[Numpy-discussion] Fwd: Multi-distribution Linux wheels - please test

Tue Feb 9 15:08:25 EST 2016

On 09.02.2016 21:01, Nathaniel Smith wrote:
> On Tue, Feb 9, 2016 at 11:37 AM, Julian Taylor
> <jtaylor.debian at googlemail.com> wrote:
>> On 09.02.2016 04:59, Nathaniel Smith wrote:
>>> On Mon, Feb 8, 2016 at 6:07 PM, Nathaniel Smith <njs at pobox.com> wrote:
>>>> On Mon, Feb 8, 2016 at 6:04 PM, Matthew Brett <matthew.brett at gmail.com> wrote:
>>>>> On Mon, Feb 8, 2016 at 5:26 PM, Nathaniel Smith <njs at pobox.com> wrote:
>>>>>> On Mon, Feb 8, 2016 at 4:37 PM, Matthew Brett <matthew.brett at gmail.com> wrote:
>>>>>> [...]
>>>>>>> I can't replicate the segfault with manylinux wheels and scipy.  On
>>>>>>> the other hand, I get a new test error for numpy from manylinux, scipy
>>>>>>> from manylinux, like this:
>>>>>>>
>>>>>>> $ python -c 'import scipy.linalg; scipy.linalg.test()'
>>>>>>>
>>>>>>> ======================================================================
>>>>>>> FAIL: test_decomp.test_eigh('general ', 6, 'F', True, False, False, (2, 4))

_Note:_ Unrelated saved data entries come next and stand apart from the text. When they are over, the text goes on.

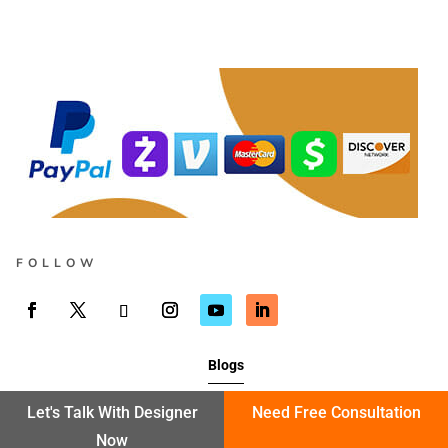
FOLLOW
Blogs
Let's Talk With Designer
Need Free Consultation
Now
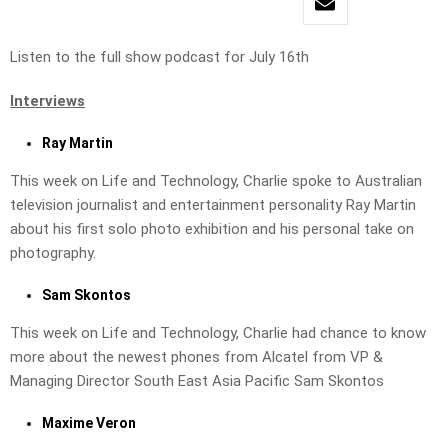
Listen to the full show podcast for July 16th
Interviews
Ray Martin
This week on Life and Technology, Charlie spoke to Australian
television journalist and entertainment personality Ray Martin
about his first solo photo exhibition and his personal take on
photography.
Sam Skontos
This week on Life and Technology, Charlie had chance to know
more about the newest phones from Alcatel from VP &
Managing Director South East Asia Pacific Sam Skontos
Maxime Veron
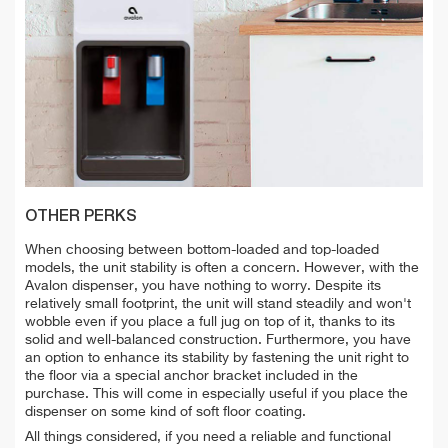
OTHER PERKS
When choosing between bottom-loaded and top-loaded
models, the unit stability is often a concern. However, with the
Avalon dispenser, you have nothing to worry. Despite its
relatively small footprint, the unit will stand steadily and won't
wobble even if you place a full jug on top of it, thanks to its
solid and well-balanced construction. Furthermore, you have
an option to enhance its stability by fastening the unit right to
the floor via a special anchor bracket included in the
purchase. This will come in especially useful if you place the
dispenser on some kind of soft floor coating.
All things considered, if you need a reliable and functional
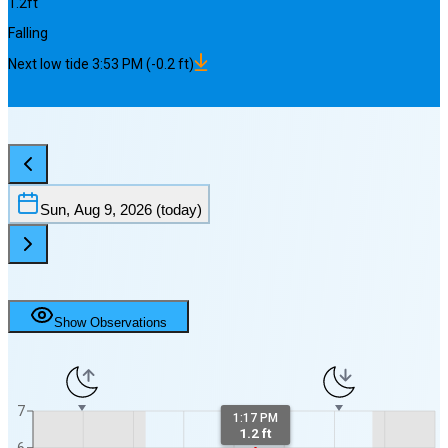
1.2
ft
Falling
Next
low
tide
3:53 PM
(
-0.2
ft)
Sun, Aug 9, 2026
(today)
Show Observations
7
1:17 PM
1.2 ft
6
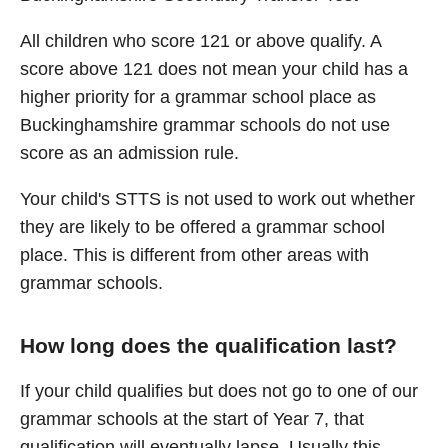
All children who score 121 or above qualify. A
score above 121 does not mean your child has a
higher priority for a grammar school place as
Buckinghamshire grammar schools do not use
score as an admission rule.
Your child's STTS is not used to work out whether
they are likely to be offered a grammar school
place. This is different from other areas with
grammar schools.
How long does the qualification last?
If your child qualifies but does not go to one of our
grammar schools at the start of Year 7, that
qualification will eventually lapse. Usually this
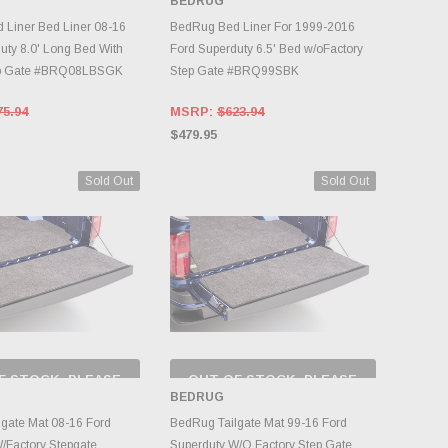
BEDRUG
NTORY CHANGES
INVENTORY CHANGES
DAILY.
DAILY.
Liner Bed Liner 08-16
BedRug Bed Liner For 1999-2016
uty 8.0' Long Bed With
Ford Superduty 6.5' Bed w/oFactory
ep Gate #BRQ08LBSGK
Step Gate #BRQ99SBK
75.94
MSRP:
$623.94
$479.95
Sold Out
Sold Out
F STOCK, PLEASE
OUT OF STOCK, PLEASE
ECK BACK AS
CHECK BACK AS
BEDRUG
NTORY CHANGES
INVENTORY CHANGES
DAILY.
DAILY.
gate Mat 08-16 Ford
BedRug Tailgate Mat 99-16 Ford
/Factory Stepgate
Superduty W/O Factory Step Gate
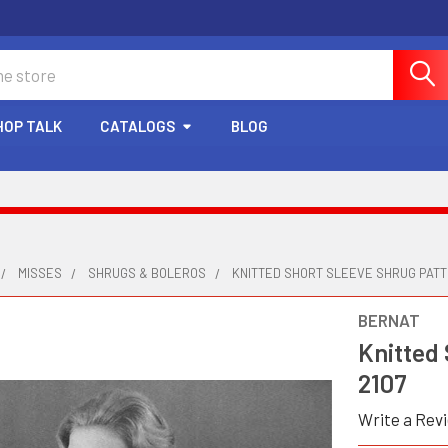
HOP TALK
CATALOGS
BLOG
MISSES
SHRUGS & BOLEROS
KNITTED SHORT SLEEVE SHRUG PATT
BERNAT
Knitted
2107
Write a Rev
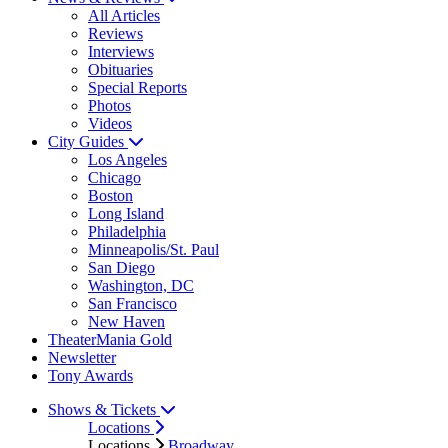
All Articles
Reviews
Interviews
Obituaries
Special Reports
Photos
Videos
City Guides
Los Angeles
Chicago
Boston
Long Island
Philadelphia
Minneapolis/St. Paul
San Diego
Washington, DC
San Francisco
New Haven
TheaterMania Gold
Newsletter
Tony Awards
Shows & Tickets
Locations
Locations
Broadway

>>>>>>> ----------------------------------------------------------------------
>>>>>>> Traceback (most recent call last):
>>>>>>>   File "/usr/local/lib/python2.7/dist-packages/nose/case.py", line
>>>>>>> 197, in runTest
>>>>>>>     self.test(*self.arg)
>>>>>>>   File "/usr/local/lib/python2.7/dist-packages/scipy/linalg/tests/test_decomp.py",
>>>>>>> line 658, in eigenhproblem_general
>>>>>>>     assert_array_almost_equal(diag2_, ones(diag2_.shape[0]), DIGITS[dtype])
>>>>>>>   File "/usr/local/lib/python2.7/dist-packages/numpy/testing/utils.py",
>>>>>>> line 892, in assert_array_almost_equal
>>>>>>>     precision=decimal)
>>>>>>>   File "/usr/local/lib/python2.7/dist-packages/numpy/testing/utils.py",
>>>>>>> line 713, in assert_array_compare
>>>>>>>     raise AssertionError(msg)
>>>>>>> AssertionError:
>>>>>>> Arrays are not almost equal to 4 decimals
>>>>>>>
>>>>>>> (mismatch 100.0%)
>>>>>>>  x: array([ 0.,  0.,  0.], dtype=float32)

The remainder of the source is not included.